» **TASK BRIEF**: Word-for-word transcription is needed for all of the entries.

Page-level text extractions:

* * * * *

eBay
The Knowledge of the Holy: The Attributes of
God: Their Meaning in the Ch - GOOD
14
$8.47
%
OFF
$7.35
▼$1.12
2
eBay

* * * * *

» **WRITTEN SOLUTION**:
eBay
The Knowledge of the Holy: The Attributes of
God: Their Meaning in the Ch - GOOD
14
$8.47
%
OFF
$7.35
▼$1.12
2
eBay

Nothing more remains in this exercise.